_WHAT THIS TASK INVOLVES_:
Nothing but a number is expected: the count of lines in the data below that include "interactable".

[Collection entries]
"""

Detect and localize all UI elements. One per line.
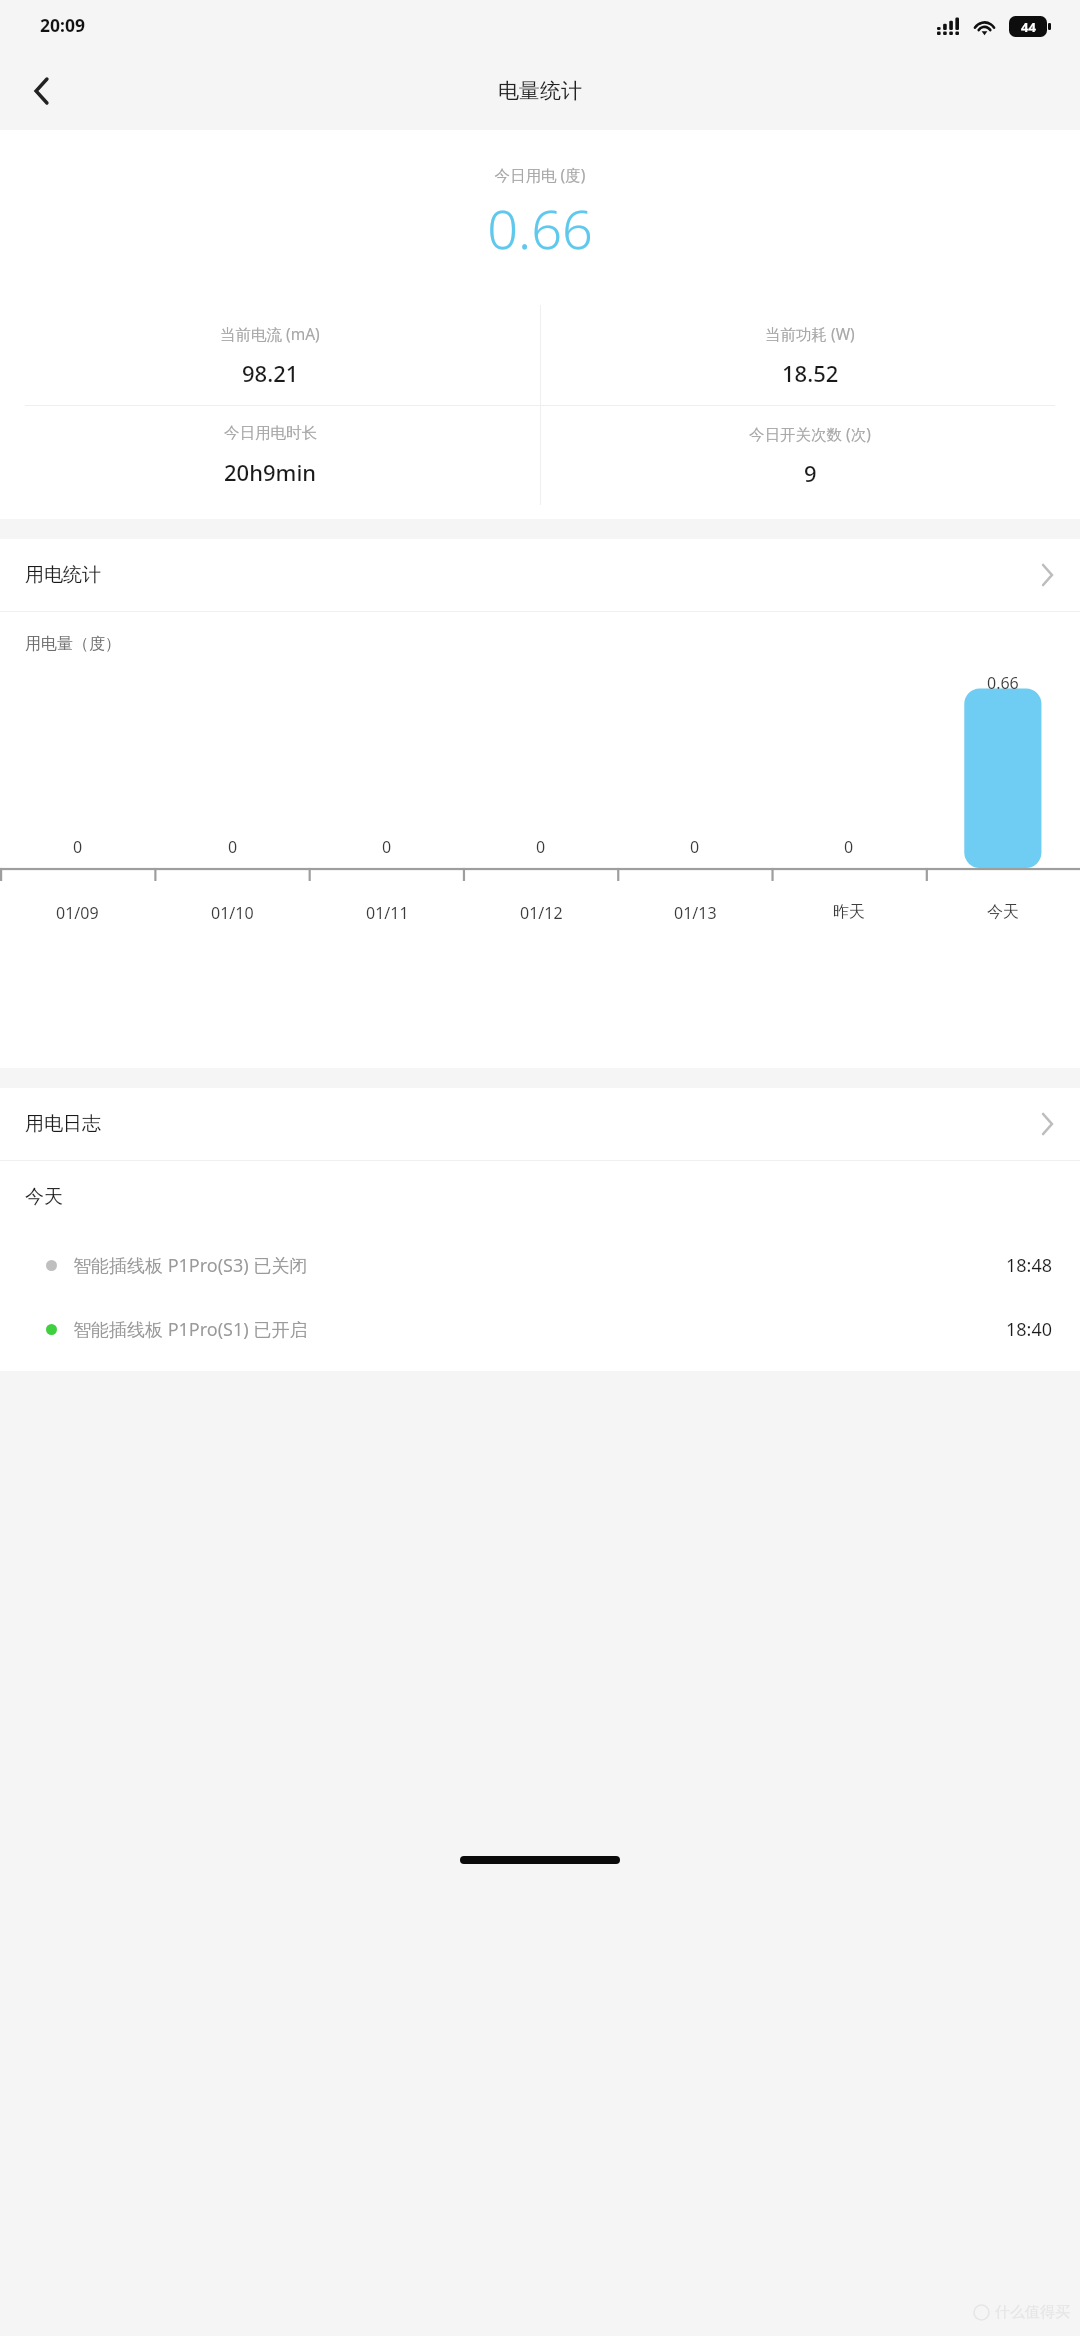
staticText: 今日用电 (度) [0,164,1080,185]
staticText: 今天 [987,902,1019,922]
staticText: 0 [690,836,700,858]
staticText: 电量统计 [498,78,582,104]
staticText: 9 [804,458,817,488]
staticText: 当前功耗 (W) [765,323,855,344]
staticText: 20h9min [224,457,317,487]
staticText: 什么值得买 [995,2303,1070,2322]
staticText: 01/13 [674,902,717,924]
button[interactable]: Back [13,63,69,119]
staticText: 0.66 [0,191,1080,265]
staticText: 当前电流 (mA) [220,323,320,344]
staticText: 今天 [25,1185,63,1209]
staticText: 昨天 [833,902,865,922]
staticText: 0 [73,836,83,858]
staticText: 用电日志 [25,1112,101,1136]
staticText: 智能插线板 P1Pro(S3) 已关闭 [73,1253,308,1278]
staticText: 18.52 [782,358,839,388]
staticText: 今日用电时长 [224,423,317,443]
button[interactable]: 智能插线板 P1Pro(S3) 已关闭 [0,1233,1080,1297]
staticText: 0.66 [987,672,1019,694]
staticText: 用电量（度） [25,634,121,654]
staticText: 01/11 [366,902,409,924]
staticText: 01/12 [520,902,563,924]
staticText: 20:09 [40,13,85,37]
button[interactable]: 智能插线板 P1Pro(S1) 已开启 [0,1297,1080,1361]
button[interactable]: 用电日志 [0,1088,1080,1160]
staticText: 智能插线板 P1Pro(S1) 已开启 [73,1317,308,1342]
staticText: 今日开关次数 (次) [749,423,871,444]
staticText: 0 [382,836,392,858]
staticText: 98.21 [242,358,299,388]
staticText: 18:48 [1006,1253,1053,1278]
staticText: 01/09 [56,902,99,924]
staticText: 44 [1021,18,1036,36]
button[interactable]: 用电统计 [0,539,1080,611]
staticText: 0 [536,836,546,858]
staticText: 01/10 [211,902,254,924]
staticText: 0 [844,836,854,858]
staticText: 0 [228,836,238,858]
staticText: 用电统计 [25,563,101,587]
staticText: 18:40 [1006,1317,1053,1342]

"""

_SOLUTION BELOW_:
5